It could be A LOT more clear. The first sentence is, of course, obvious to everyone and probably already known by people searching for help on sapply.
If you have a family of functions that "sort-of" do similar things, the most critical thing to communicate is some clear sense of when to use one or another of the functions. This doc degenerates into unhelpful jibberish instead.
Perhaps a close reading of it would have helped the OP, but there is a unnecessarily high cost in frustration.
>> But if someone prefers iterative solutions, or that's all they know, why can't R
make them just as fast as the vectorised versions?
R is interpreted and dynamically typed, so when you declare a variable, the
interpreter has to do some bookkeeping to figure out the type of the variable,
allocate memory for it and so on.
If you write a loop by hand, the interpreter has to do this bookkeeping once for
each iteration.
If you write your code in vectorised form, the interpreter can sort out the
bookkeeping once and then hand over to the lower-level code (C or Fortran) the
vectorised functions are interpreted in.
This can also be further optimised to take advantage of processor vector instructions, parallel processing etc.

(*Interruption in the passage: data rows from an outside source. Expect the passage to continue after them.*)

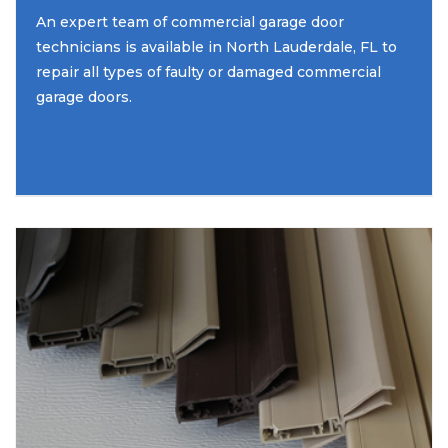
An expert team of commercial garage door
technicians is available in North Lauderdale, FL to
repair all types of faulty or damaged commercial
garage doors.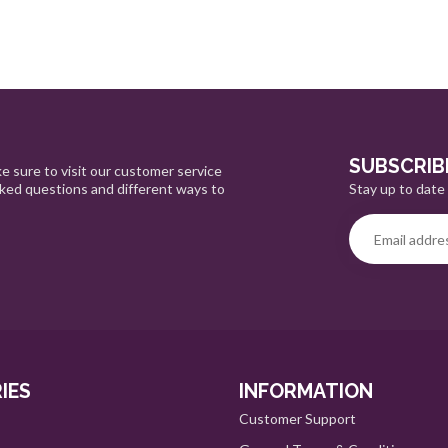
SUBSCRIB
e sure to visit our customer service
Stay up to date 
sked questions and different ways to
IES
INFORMATION
Customer Support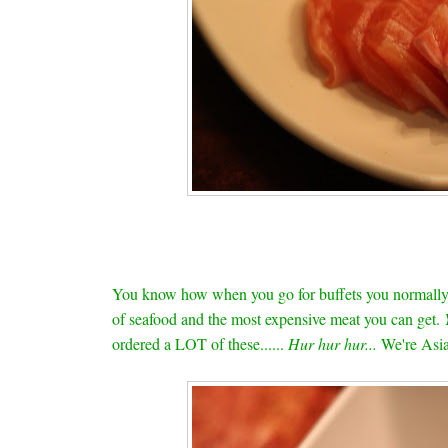
You know how when you go for buffets you normally t
of seafood and the most expensive meat you can get.
ordered a LOT of these......
Hur hur hur...
We're Asia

So I'm afraid we can't have our pie and eat it. If we want an interpreted
language with somewhat intuitive notation, then it has to have crappy slow
loops. If we want a language with fast loops we have to rely on C or Fortran and
forget about vectorised notation.
Why can't a JIT solve this? It shouldn't need to do the bookkeeping for every iteration if it has JIT compiled it. A JIT should be able to take advantage of processor vector instructions etc.
However, the R core committers are essentially not only volunteers, but they're all (afaik) academic statisticians. One of the people who made strides in this direction is primarily an computational statistician at Iowa (Luke Tierney / compiler package). Building a high performance runtime/jit is wildly out of their scope of expertise.

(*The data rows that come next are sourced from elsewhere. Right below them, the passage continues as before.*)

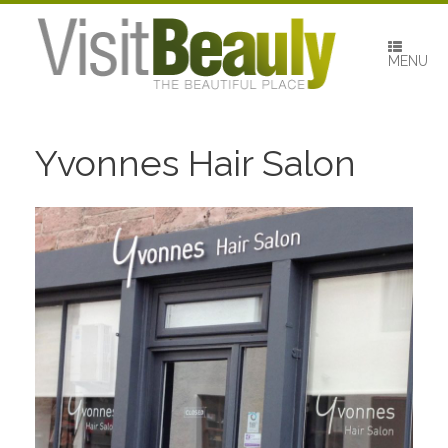
Skip
to
content
MENU
Yvonnes Hair Salon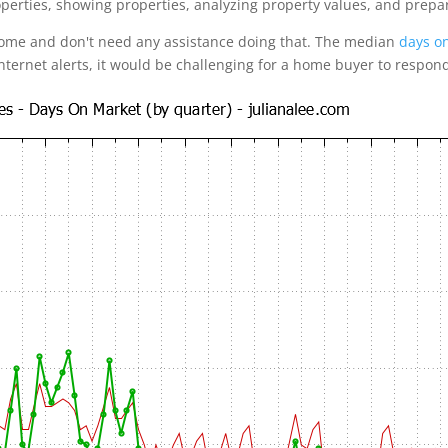
operties, showing properties, analyzing property values, and prepa
home and don't need any assistance doing that. The median
days on
internet alerts, it would be challenging for a home buyer to respon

In retrospect, and I think many of them would agree, building and maintaining their own runtime was a giant mistake. Yet here we are.

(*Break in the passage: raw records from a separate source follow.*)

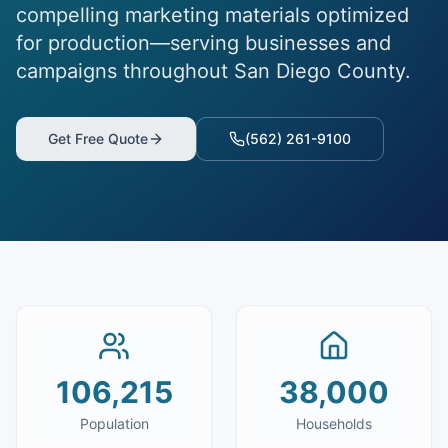
compelling marketing materials optimized
for production—serving businesses and
campaigns throughout San Diego County.
Get Free Quote
(562) 261-9100
106,215
38,000
Population
Households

Serious compiler people (Jan Vitek, others) have made strides towards a faster implementation (his in java / fastr IIRC), but it suffers from the same problem as cpython: there are millions of lines of C code in packages or internal functions that have the details of the R interpreter / C interface deeply embedded in them. In fact, there's probably far more "R" code written in C than in R. Undoing this mess is not easy, and probably not possible.
Oh, reading Evaluating the Design of the R Language [1] will shed some more light on why it's hard to make R run fast.
I think, and I'm pretty sure most of R core would agree, that building and maintaining their own runtime _was_ the right thing to do. Otherwise R would have been at mercy of maintainers who were interested in problems other than creating an expressive language for data analysis.
I don't think calling Luke an "agricultural statistician" is at all reflective of his work. Not everything in Iowa is corn, and Luke has been working in computationally intensive statistical methodology and statistical software development for decades.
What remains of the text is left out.